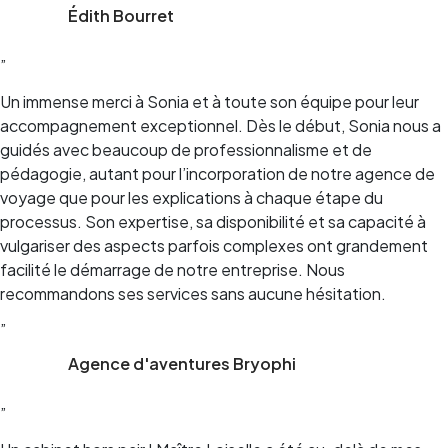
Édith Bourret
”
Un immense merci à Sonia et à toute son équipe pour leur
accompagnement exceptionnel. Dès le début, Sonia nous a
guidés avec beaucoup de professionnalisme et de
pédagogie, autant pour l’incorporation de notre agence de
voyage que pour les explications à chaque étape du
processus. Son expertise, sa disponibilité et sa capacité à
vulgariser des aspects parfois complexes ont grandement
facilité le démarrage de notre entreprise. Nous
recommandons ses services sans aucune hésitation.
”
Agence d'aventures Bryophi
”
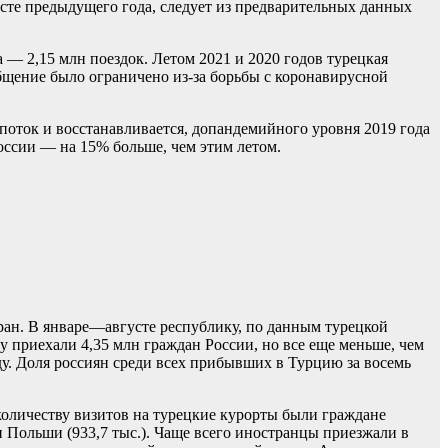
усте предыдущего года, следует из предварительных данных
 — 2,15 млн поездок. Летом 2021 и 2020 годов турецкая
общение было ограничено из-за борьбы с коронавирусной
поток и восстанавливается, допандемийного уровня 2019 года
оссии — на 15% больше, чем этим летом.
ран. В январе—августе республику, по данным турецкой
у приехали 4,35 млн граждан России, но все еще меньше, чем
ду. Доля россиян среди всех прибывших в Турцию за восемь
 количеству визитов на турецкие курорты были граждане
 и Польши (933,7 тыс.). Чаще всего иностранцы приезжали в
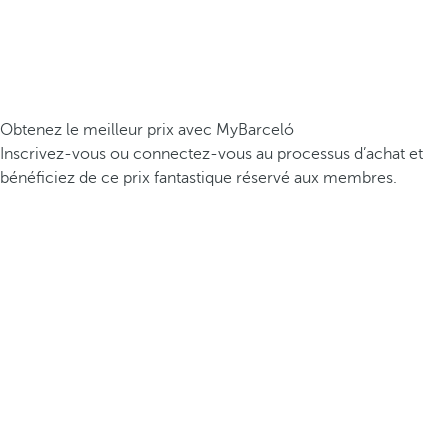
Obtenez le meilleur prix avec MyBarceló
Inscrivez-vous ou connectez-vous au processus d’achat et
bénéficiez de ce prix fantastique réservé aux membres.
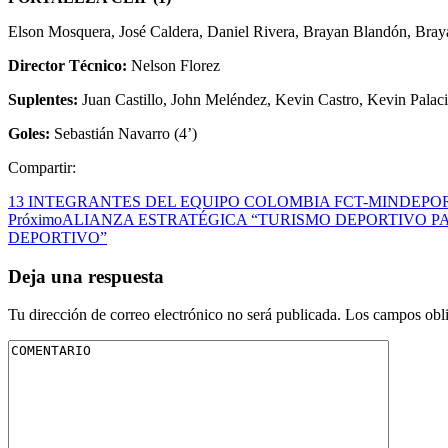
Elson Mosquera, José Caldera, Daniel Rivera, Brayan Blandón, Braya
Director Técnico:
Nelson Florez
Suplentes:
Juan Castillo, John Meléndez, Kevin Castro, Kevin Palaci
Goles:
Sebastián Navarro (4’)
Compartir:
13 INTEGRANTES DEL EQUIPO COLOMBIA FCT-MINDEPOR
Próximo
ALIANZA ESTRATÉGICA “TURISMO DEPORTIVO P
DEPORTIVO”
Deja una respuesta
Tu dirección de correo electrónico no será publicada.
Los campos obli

REQUIRED ACTION
Copy out the whole listing exactly. Skip its pictures.

PROBLEM SOLUTION
Édith Bourret
”
Un immense merci à Sonia et à toute son équipe pour leur
accompagnement exceptionnel. Dès le début, Sonia nous a
guidés avec beaucoup de professionnalisme et de
pédagogie, autant pour l’incorporation de notre agence de
voyage que pour les explications à chaque étape du
processus. Son expertise, sa disponibilité et sa capacité à
vulgariser des aspects parfois complexes ont grandement
facilité le démarrage de notre entreprise. Nous
recommandons ses services sans aucune hésitation.
”
Agence d'aventures Bryophi
”
усте предыдущего года, следует из предварительных данных
 — 2,15 млн поездок. Летом 2021 и 2020 годов турецкая
общение было ограничено из-за борьбы с коронавирусной
поток и восстанавливается, допандемийного уровня 2019 года
оссии — на 15% больше, чем этим летом.
ран. В январе—августе республику, по данным турецкой
у приехали 4,35 млн граждан России, но все еще меньше, чем
ду. Доля россиян среди всех прибывших в Турцию за восемь
 количеству визитов на турецкие курорты были граждане
 и Польши (933,7 тыс.). Чаще всего иностранцы приезжали в
Obtenez le meilleur prix avec MyBarceló
Inscrivez-vous ou connectez-vous au processus d’achat et
bénéficiez de ce prix fantastique réservé aux membres.
Elson Mosquera, José Caldera, Daniel Rivera, Brayan Blandón, Braya
Director Técnico:
Nelson Florez
Suplentes:
Juan Castillo, John Meléndez, Kevin Castro, Kevin Palaci
Goles:
Sebastián Navarro (4’)
Compartir:
13 INTEGRANTES DEL EQUIPO COLOMBIA FCT-MINDEPOR
Próximo
ALIANZA ESTRATÉGICA “TURISMO DEPORTIVO P
DEPORTIVO”
Deja una respuesta
Tu dirección de correo electrónico no será publicada.
Los campos obli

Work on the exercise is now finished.